Consistency matters more than perfection. A single good night’s sleep or one meeting attended despite nerves won’t erase anxiety, but repeated small wins accumulate into measurable change.
When to seek professional support
Consider reaching out to a mental health professional if anxiety interferes with work, relationships, sleep or daily care, or if panic attacks are frequent. Also seek help if you feel persistently hopeless or have thoughts of harming yourself. In a crisis, contact local emergency services or a mental health helpline right away.
In India, you can access care through psychiatrists (who can assess and prescribe), clinical psychologists and licensed therapists (for talking therapies), trained counsellors working with NGOs or in workplaces, and tele-therapy services that have expanded reach. If you are unsure where to start, a primary care doctor can provide an initial assessment and referrals.
Finding a therapist who feels safe and competent matters. If a particular approach doesn’t help after a few sessions, it’s reasonable to discuss alternatives or seek a second opinion. Therapy is a collaborative process and you have the right to ask questions about methods, expected timeframes and goals.
Practical safety note
This guide is educational. If anxiety seriously limits your day-to-day functioning, causes frequent panic attacks, or you have thoughts of harming yourself, seek professional help immediately. In emergencies, contact local emergency services or a mental health helpline. Asking for help is a practical, courageous step, not a sign of weakness.
Final, grounded thoughts
Progress is rarely a straight line. You may take two steps forward and one back; that’s part of learning. The aim is to increase the number of days where anxiety feels manageable and where you can act in line with your goals. Celebrate small wins, be gentle with setbacks, and keep a realistic, steady approach. You don’t have to manage this perfectly or alone.
If you need relationship support now
Pick the option that best fits what you are facing in your relationship today:
More support options are available at the end of this article.
Frequently asked questions
How to calm an anxiety attack?
When panic rises, remind yourself it will usually peak and then pass.
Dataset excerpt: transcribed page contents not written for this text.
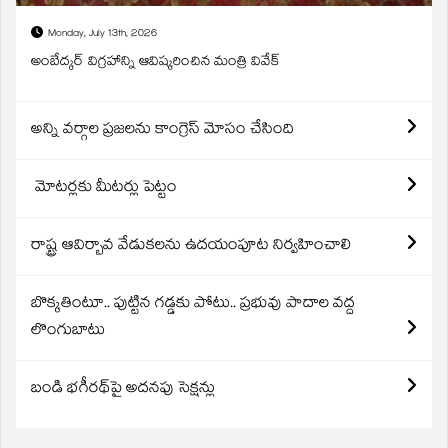
Monday, July 13th, 2026
అంబేద్కర్ విగ్రహాన్ని ఆవిష్కరించిన మంత్రి వివేక్
అన్ని వర్గాల ప్రజలను కాంగ్రెస్ మోసం చేసింది
మోటర్లకు మీటర్లు పెట్టం
రాష్ట్ర ఆవిర్బావ వేడుకలను ఉదయంపూట నిర్వహించాలి
బొక్కతింటూ.. పుట్టిన గడ్డకు పోటు.. ప్రభువు పాదాల వద్ద
లొంగుబాటు
బండి భగీరథ్‌పై అదనపు సెక్షన్లు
Begin with slow belly breathing: inhale gently for about four counts, pause briefly, then exhale slowly for about six counts. Use a grounding method such as 5-4-3-2-1 or 3-3-3 to move attention outward. Sit if you feel dizzy, loosen tight clothing and, if available, splash cool water on your face or hold an ice cube briefly. If attacks are frequent, waking you at night, or accompanied by fainting or severe chest pain, seek medical advice promptly.
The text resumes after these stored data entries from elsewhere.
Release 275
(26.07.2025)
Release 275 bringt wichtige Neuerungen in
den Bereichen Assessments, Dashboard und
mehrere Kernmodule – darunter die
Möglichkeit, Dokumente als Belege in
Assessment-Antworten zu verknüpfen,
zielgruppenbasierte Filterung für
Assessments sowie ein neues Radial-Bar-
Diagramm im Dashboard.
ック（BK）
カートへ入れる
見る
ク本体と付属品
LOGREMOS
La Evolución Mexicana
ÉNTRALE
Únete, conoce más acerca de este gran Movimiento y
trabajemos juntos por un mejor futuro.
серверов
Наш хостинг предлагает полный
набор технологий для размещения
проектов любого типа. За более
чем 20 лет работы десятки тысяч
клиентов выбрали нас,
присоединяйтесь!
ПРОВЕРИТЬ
How to stop having anxiety?
There isn’t a quick "off" switch. The realistic goal is to reduce intensity and frequency and to increase your ability to act despite anxiety. Over time, consistent self-care (regular sleep, movement, balanced meals), psychological work such as CBT, mindfulness, and gradual exposure to avoided situations commonly help. Working with a therapist often accelerates progress and provides tailored support.
What is the 3-3-3 rule of anxiety?
The 3-3-3 rule is a simple grounding exercise: name three things you can see, three things you can hear, and move three parts of your body (for example, wiggle your toes, rotate your shoulders, tilt your head). It’s quick, discreet and useful in public spaces or when you need an immediate focus shift.
How to fully accept anxiety?
Acceptance does not mean liking anxiety. Rather, it means allowing anxious thoughts and sensations to exist without trying to eliminate them, so they have less control over your behaviour. Practice noticing and labelling thoughts ("there’s worry about the meeting"), bring attention to physical sensations without judgment, and choose actions that align with your values even when anxiety is present. Over time, acceptance can reduce anxiety’s power.